Give the number of lines below that contain "this", with no other output.

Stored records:
-------------------------

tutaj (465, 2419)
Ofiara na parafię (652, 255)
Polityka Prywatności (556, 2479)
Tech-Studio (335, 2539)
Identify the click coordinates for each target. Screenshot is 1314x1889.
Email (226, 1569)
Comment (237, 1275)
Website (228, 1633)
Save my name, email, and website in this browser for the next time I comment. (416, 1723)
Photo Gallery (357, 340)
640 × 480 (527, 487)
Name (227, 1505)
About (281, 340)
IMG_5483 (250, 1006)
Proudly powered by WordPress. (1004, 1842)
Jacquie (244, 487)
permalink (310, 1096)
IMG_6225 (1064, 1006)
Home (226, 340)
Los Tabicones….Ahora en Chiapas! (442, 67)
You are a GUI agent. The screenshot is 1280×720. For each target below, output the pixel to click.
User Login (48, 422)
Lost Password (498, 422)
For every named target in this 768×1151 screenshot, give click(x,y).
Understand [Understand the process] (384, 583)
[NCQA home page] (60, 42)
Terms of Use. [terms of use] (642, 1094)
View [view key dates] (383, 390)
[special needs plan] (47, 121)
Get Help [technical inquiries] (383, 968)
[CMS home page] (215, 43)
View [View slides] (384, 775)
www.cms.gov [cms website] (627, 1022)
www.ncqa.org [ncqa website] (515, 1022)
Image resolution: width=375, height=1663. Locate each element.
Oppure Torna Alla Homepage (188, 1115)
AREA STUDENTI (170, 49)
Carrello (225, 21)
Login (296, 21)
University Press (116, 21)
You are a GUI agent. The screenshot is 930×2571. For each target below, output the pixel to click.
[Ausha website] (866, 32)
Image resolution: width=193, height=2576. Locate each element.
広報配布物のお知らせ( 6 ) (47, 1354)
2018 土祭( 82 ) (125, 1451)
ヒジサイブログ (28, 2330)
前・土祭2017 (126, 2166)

-------------------------

* [Task result] 2